Algorithm 为什么这个简单的洗牌算法会产生有偏差的结果？一个简单的原因是什么？_Algorithm_Math_Shuffle

Algorithm 为什么这个简单的洗牌算法会产生有偏差的结果？一个简单的原因是什么？

algorithm math

Algorithm 为什么这个简单的洗牌算法会产生有偏差的结果？一个简单的原因是什么？,algorithm,math,shuffle,Algorithm,Math,Shuffle,这个简单的洗牌算法似乎会产生有偏差的结果： # suppose $arr is filled with 1 to 52 for ($i < 0; $i < 52; $i++) { $j = rand(0, 51); # swap the items $tmp = $arr[j]; $arr[j] = $arr[i]; $arr[i] = $tmp; } #假设$arr中填充了1到52 对于（$i

这个简单的洗牌算法似乎会产生有偏差的结果：

# suppose $arr is filled with 1 to 52

for ($i < 0; $i < 52; $i++) { 
  $j = rand(0, 51);

  # swap the items

  $tmp = $arr[j];
  $arr[j] = $arr[i];
  $arr[i] = $tmp;
}

#假设$arr中填充了1到52
对于（$i<0；$i<52；$i++）{
$j=兰特（0,51）；
#交换物品
$tmp=$arr[j]；
$arr[j]＝$arr[i]；
$arr[i]＝$tmp；
}

你可以试试。。。不要使用52，而是使用3（假设只使用了3张卡），然后运行10000次并汇总结果，您将看到结果向某些模式倾斜

问题是。。。什么是它将发生的简单解释

正确的解决方法是使用类似

for ($i < 0; $i < 51; $i++) {  # last card need not swap 
  $j = rand($i, 51);        # don't touch the cards that already "settled"

  # swap the items

  $tmp = $arr[j];
  $arr[j] = $arr[i];
  $arr[i] = $tmp;
}

for（$i<0；$i<51；$i++）{最后一张卡不需要交换
$j=rand（$i，51）#不要碰已经“解决”的牌
#交换物品
$tmp=$arr[j]；
$arr[j]＝$arr[i]；
$arr[i]＝$tmp；
}

但问题是。

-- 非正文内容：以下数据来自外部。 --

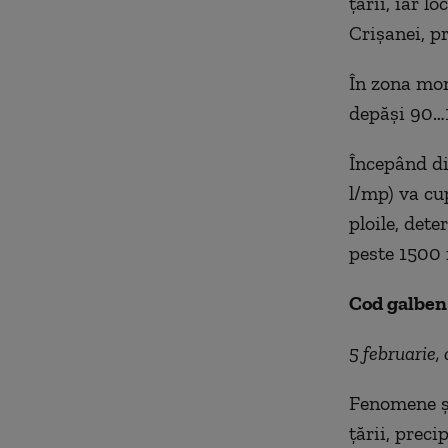
țării, iar l
Crișanei, pr
În zona mont
depăși 90…11
Începând din
l/mp) va cu
ploile, dete
peste 1500 
Cod galben
5 februarie,
Fenomene și
țării, preci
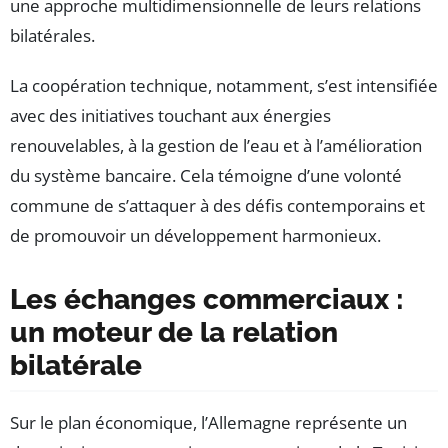
une approche multidimensionnelle de leurs relations
bilatérales.
La coopération technique, notamment, s’est intensifiée
avec des initiatives touchant aux énergies
renouvelables, à la gestion de l’eau et à l’amélioration
du système bancaire. Cela témoigne d’une volonté
commune de s’attaquer à des défis contemporains et
de promouvoir un développement harmonieux.
Les échanges commerciaux :
un moteur de la relation
bilatérale
Sur le plan économique, l’Allemagne représente un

。。为什么第一种方法，看起来也是完全随机的，会使结果有偏差

更新1:感谢这里的人指出，它需要兰特（$i，51）才能正确地洗牌。

请看这个：

让我们以三张牌为例。使用3张牌组，洗牌后的牌组只有6张可能的订单：

123132213 231312321。

根据

rand（）

函数在不同点的结果，在第1个算法中，代码有27个可能的路径（结果）。这些结果中的每一个都具有相同的可能性（无偏见）。这些结果中的每一个都将映射到上面6个可能的“真实”洗牌结果列表中的同一个结果。我们现在有27件物品和6个桶可以放进去。因为27不能被6平均整除，所以这6个组合中的某些组合必须被过度表示

在第二种算法中，有6种可能的结果与6种可能的“真实”洗牌结果精确对应，并且随着时间的推移，它们都应该被平均表示

这一点很重要，因为在第一个算法中过度表示的桶不是随机的。为偏差选择的桶是可重复和可预测的。因此，如果你正在构建一个在线扑克游戏，并使用第1种算法，黑客可能会发现你使用了朴素排序，并从中发现某些牌组安排比其他牌组安排更可能发生。然后他们可以据此下注。他们会损失一些，但他们会赢的比输的多得多，很快就会让你破产。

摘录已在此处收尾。